As such, mass conservation is rewritten as the pressure change over time ($dp/dt$).

The full derivative of the total enthalpy (H) over time can be written as Equation (12).

$$\frac{dH}{dt}=m\frac{dh}{dt}+h\frac{dm}{dt}$$

(12)

Differentiation of the energy conservation of Equation (8) with respect to time and substituting in Equation (13) yields the following:

$$m\frac{dh}{dt}+h\frac{dm}{dt}=\frac{\delta Q}{dt}+{\displaystyle \sum _{l=1}^{l=n}{h}_{in}\frac{d{m}_{in}}{dt}}-h{\displaystyle \sum _{l=1}^{l=n}\frac{d{m}_{out}}{dt}}+V\frac{dp}{dt}$$

(13)

Considering h = h (p, T), in general, the time derivative of the specific enthalpy included in Equation (13) can be expressed as follows:

$$\frac{dh}{dt}={\left(\frac{\partial h}{\partial p}\right)}_T\frac{dp}{dt}+{\left(\frac{\partial h}{\partial T}\right)}_p\frac{dT}{dt}$$

(14)

Substitution of Equation (14) into Equation (13) yields

$$m\left[{\left(\frac{\partial h}{\partial p}\right)}_T\frac{dp}{dt}+{\left(\frac{\partial h}{\partial T}\right)}_p\frac{dT}{dt}\right]+h\frac{dm}{dt}=\frac{dQ}{dt}+{\displaystyle \sum _{l=1}^{l=n}{h}_{in}\left(\frac{d{m}_{in}}{dt}\right)}-h{\displaystyle \sum _{l=1}^{l=n}\left(\frac{d{m}_{out}}{dt}\right)}+V\frac{dp}{dt}$$

(15)

In the preceding equation, the term dp/dt can be expressed using Equation (11). In addition, the term (∂h/∂p)_T can be expressed using the thermodynamic equation for generalized enthalpy [28] as ${\left(\frac{\partial h}{\partial p}\right)}_T=\frac{1}{\rho }+\frac{T}{{\rho }^2}{\left(\frac{\partial \rho }{\partial T}\right)}_p$. Substituting these terms into Equation (15) and rearranging yields an equation for the rate of change of temperature with respect to time, dT/dt, as shown in Equation (16).
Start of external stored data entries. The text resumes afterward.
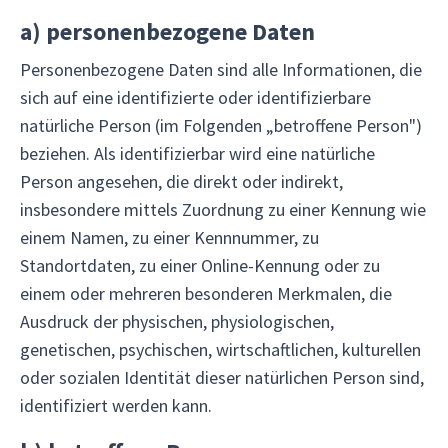
a)
personenbezogene Daten
Personenbezogene Daten sind alle Informationen, die
sich auf eine identifizierte oder identifizierbare
natürliche Person (im Folgenden „betroffene Person")
beziehen. Als identifizierbar wird eine natürliche
Person angesehen, die direkt oder indirekt,
insbesondere mittels Zuordnung zu einer Kennung wie
einem Namen, zu einer Kennnummer, zu
Standortdaten, zu einer Online-Kennung oder zu
einem oder mehreren besonderen Merkmalen, die
Ausdruck der physischen, physiologischen,
genetischen, psychischen, wirtschaftlichen, kulturellen
oder sozialen Identität dieser natürlichen Person sind,
identifiziert werden kann.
$$\frac{dT}{dt}=\frac{\frac{dQ}{dt}+{\displaystyle \sum _{l=1}^{l=n}\left(h_{in}-h\right)\left(\frac{d{m}_{in}}{dt}\right)}}{\left[m{\left(\frac{\partial h}{\partial T}\right)}_p-\frac{mT}{{\rho }^2}\frac{1}{{\left(\frac{\partial \rho }{\partial p}\right)}_T}{\left(\frac{\partial \rho }{\partial T}\right)}_P^2\right]}-\frac{\frac{T}{{\rho }^2}{\left(\frac{\partial \rho }{\partial T}\right)}_p\left[\frac{1}{V}\left({\displaystyle \sum _{l=1}^{l=n}\frac{d{m}_{in}}{dt}}-{\displaystyle \sum _{l=1}^{l=n}\frac{d{m}_{out}}{dt}}\right)+\frac{\rho }{V}\frac{dV}{dt}\right]}{\left[{\left(\frac{\partial h}{\partial T}\right)}_p{\left(\frac{\partial \rho }{\partial p}\right)}_T-\frac{T}{{\rho }^2}{\left(\frac{\partial \rho }{\partial T}\right)}_P^2\right]}$$

(16)

In Equation (16), energy conservation is expressed in terms of the rate of temperature change over time (dT/dt). The three parameters in the form of partial derivatives in this equation, i.e.,${\partial \rho /\partial p|}_T$, ${\partial \rho /\partial T|}_p$, and ${\partial h/\partial T|}_p$, are combinations of the two independent thermodynamic properties of the refrigerant. These values can be obtained using the REFPROP9.1 software. The parameter Q is defined as the thermal energy transferred to the refrigerant from the outside through the scroll wrap. Its value can be ignored if the adiabatic condition is considered.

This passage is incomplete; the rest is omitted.